With a minimal knowledge about replication and especially the replication lag, I started to investigate serious issues with our data analytics. The replication lag was more than 18000 seconds and the team members couldn’t reach the data they needed. Here’s how we fixed it.
1. Understand the problem
At the beginning, it was very hard to understand the root cause of a replication lag. It was a long going issues, we a periodical replica reboots as a problem solving method.
There is quite informative article at the AWS Docs - How can I troubleshoot high replica lag with Amazon RDS for MySQL?. It wasn’t very clear and informative at the beginning, but it really has a value to understand the problem.
It’s important to verify the type of replication lag
- IO thread lag
- SQL thread lag
Run following command at the Primary database:
SHOW MASTER STATUS;
***** example output *****
Master_Log_File: mysql-bin.066548
Read_Master_Log_Pos: 10050480
Relay_Master_Log_File: mysql-bin.066548
Exec_Master_Log_Pos: 10050300
Slave_IO_Running: Yes
Slave_SQL_Running: Yes
And run following command at the Replica’s database:
SHOW SLAVE STATUS;
***** example output *****
Master_Log_File: mysql-bin.066552
Read_Master_Log_Pos: 430
Relay_Master_Log_File: mysql-bin.066530
Exec_Master_Log_Pos: 50360
Slave_IO_Running: Yes
Slave_SQL_Running: Yes
We had the same problem as the documentation described, but our Relay_Master_Log_File was different (by huge number). It was a bit confusing, but it was a good sign that we are on the right track and our problem is related to SQL thread lag.
The documentation also states following root causes of delays:
- Long-running queries on the primary DB instance
- Insufficient DB instance class size or storage
- Parallel queries run on the primary DB instance
- Binary logs synced to the disk on the replica DB instance
- Binlog_format on the replica is set to ROW
- Replica creation lag
Long-running queries on the primary DB instance
There were definitely some long-running queries, but we’re unsure if this was the issue of a huge lag. We can view the slow log at the replica with command SELECT * FROM slow_log ORDER BY query_time DESC;
, but I didn’t find any long-running queries there.

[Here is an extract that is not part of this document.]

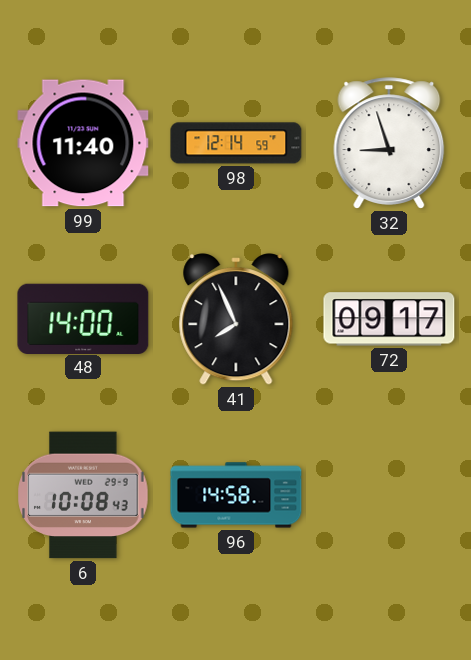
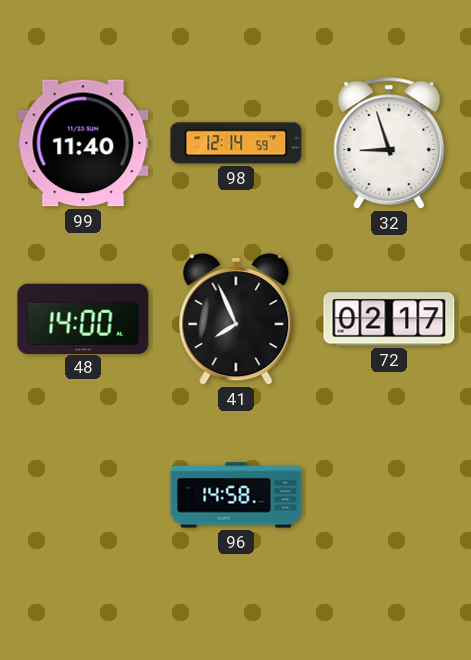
72: 09:17 -> 02:17
6: 10:08 -> none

Insufficient DB instance class size or storage
We increased the storage size and instance class size. At the beginning it looked promising, but very soon the lag catched up again. The lag temporary decreased due to the replica reboot/restart done during the upgrade process. We lowered the replica size back again and didn’t observe any changes. (This might be a marketing strategy to sell more resources by AWS, but I’m not sure 🙂 )
Parallel queries run on the primary DB instance
We didn’t have any parallel queries running on the primary DB instance. We had a lot of queries running, but they were executed sequentially.

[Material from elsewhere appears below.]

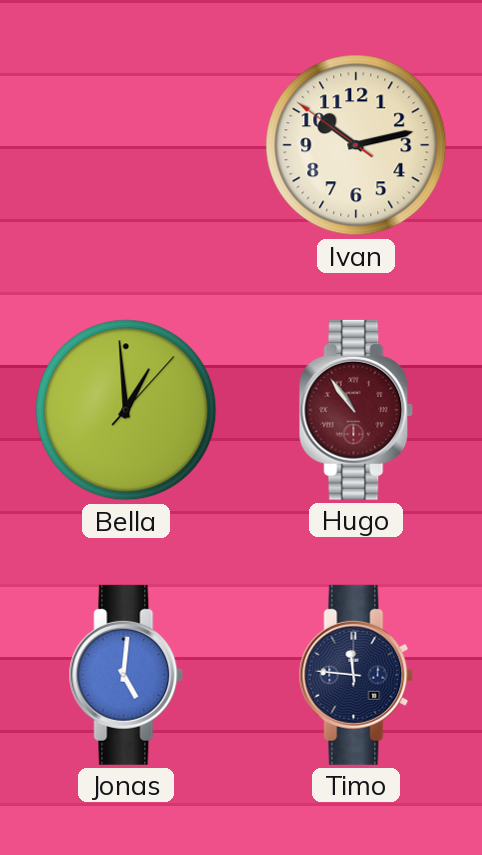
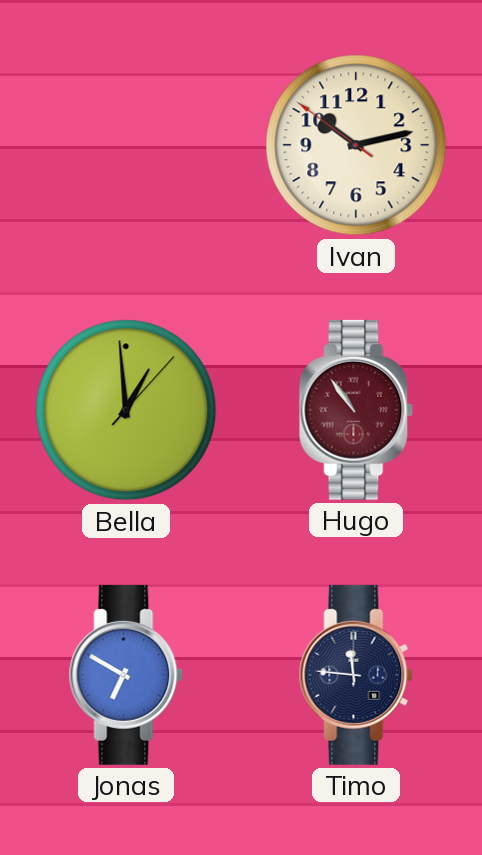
Jonas: 5:01 -> 6:50
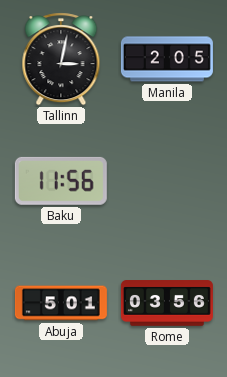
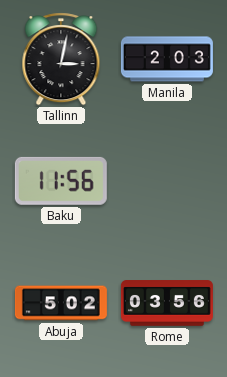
Manila: 2:05 -> 2:03
Abuja: 5:01 -> 5:02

Binary logs synced to the disk on the replica DB instance
This was very confusing, because viewing the parameter log_bin
or command SHOW BINARY LOGS
didn’t show any results. The replica doesn’t seem to use binary logs.
Binlog_format on the replica is set to ROW
Another more confusing part. The parameter binlog_format
at the AWS RDS parameter group was set to MIXED
on both primary and replica. But when I checked the command SHOW VARIABLES LIKE 'log_bin%'
at the replica, it was set to ROW
. I didn’t find any information about this behavior at the AWS documentation. I tried to change the parameter group to MIXED
and restart the replica, or even create new parameter group with correct value, but it didn’t help. I wasn’t able to modify this parameter at the replica directly due to the permissions. This was my initial guess of the root cause.
Replica creation lag
We created new replica, with new parameter group but it didn’t help. The replication lag was “replicated” to the new replica as well.
Heureka moment
After a lot of research and testing, I have found and interesting inconsistence when running the command SHOW SLAVE STATUS
at the replica and SHOW MASTER STATUS
at the primary.
The difference was at the position
of the mysql-bin-changelog
. The replica showed higher value than the primary.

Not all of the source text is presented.